Logical grouping: A partial solution
Tagging was never meant to be used for something as important and granular as cost management. Monitoring costs per application or server doesn’t usually make much business sense anyway. Instead, enterprises might consider how to logically group applications or provisioned infrastructure into “projects” or even teams. Then projects and teams could be assigned budgets, making cost allocation and reporting much simpler and removing the reliance on tags. Developers provisioning in the cloud could associate their applications with the projects they belong to or with the cost centers they report to.
But this is only a partial solution to the problem. Even if teams could verify perfect accuracy in tagging, or could be moved to a project-based cost model, visibility into cloud costs is only a first step; it is a reactive approach to cost management and doesn’t solve the problem completely.
Consider that time you noticed an EC2 instance that was exceeding its budget. You had perfect tags in place telling you that Jose was using the instance to host a MySQL database in the Northern Virginia or East Coast region. Now what? The problem here is what we call visibility without context: You have no idea what the consequence will be of shutting down that machine. You’ll have to manually reach out to Jose (assuming you know which person that is) to find out how to proceed.
Additionally, chances are you haven’t been monitoring that machine continuously, and you only found out about the cost overrun at the end of whatever timeline you report on (week, month, quarter). By that point, you may be 30 or 90 days too late. You could be reactive about fixing the situation, but that money has already been spent, and the best you can do is try to be more diligent about monitoring. Now rinse and repeat, and brace for the next blown budget.
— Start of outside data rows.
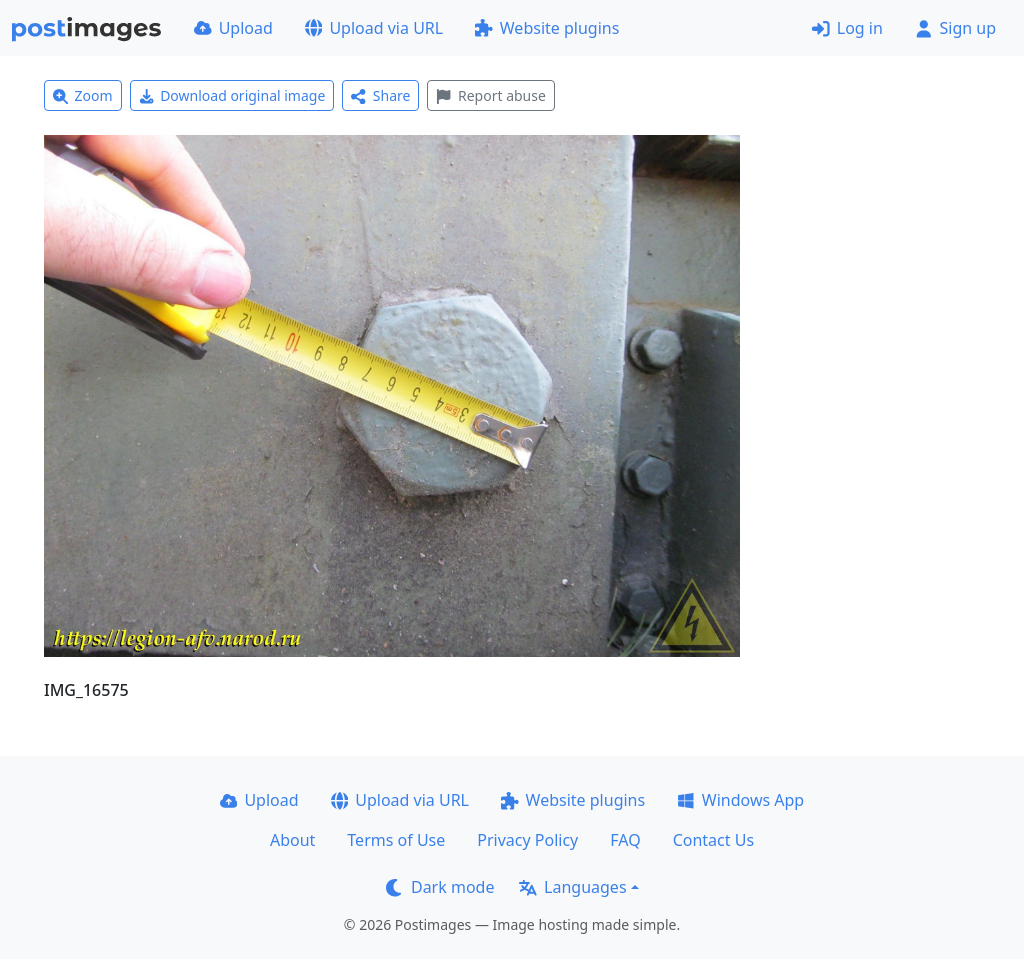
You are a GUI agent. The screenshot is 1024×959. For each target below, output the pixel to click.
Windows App (740, 800)
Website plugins (547, 28)
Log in (847, 28)
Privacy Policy (527, 840)
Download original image (232, 95)
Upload (233, 28)
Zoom (83, 95)
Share (380, 95)
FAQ (625, 840)
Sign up (955, 28)
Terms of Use (396, 840)
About (292, 840)
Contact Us (713, 840)
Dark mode (440, 887)
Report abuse (490, 95)
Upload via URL (374, 28)
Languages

Proactive multi-cloud cost management
Proactive cost control measures will always be more effective at managing cloud budgets. Unfortunately, there are few solutions that will help teams do that right now. I would say best practice is to set budget policies at the project and team level and enforce those policies through automated tools. That way applications can be grouped into projects associated with team or business unit budgets. IT and finance can set cost controls for business units; business units or individual teams can set budgets for projects. These policies can serve as guardrails, ensuring that applications and projects don’t exceed an expected budget, while still giving teams the freedom to be productive through methods such as automatic self-provisioning.
With these practices in place, even on the reactive side, IT and finance teams will have greater insight into where costs come from. They can flexibly assign and re-allocate budgets, and they can adapt to changes without losing context. Additionally, you will need to use a powerful analytics engine that can look at applications and usage trends and make suggestions for teams to improve costs in advance. For instance, a cost analysis may recommend using reserved instances when they will provide significant cost savings, and suggest workload right-sizing, which teams can either allow automatically or approve manually.
By enabling a proactive cost control system and a more powerful and contextual cost analysis mechanism, you can make runaway cloud costs a thing of the past. Speed, agility, flexibility, and cost efficiency—that’s the holy grail, and the future, of multi-cloud.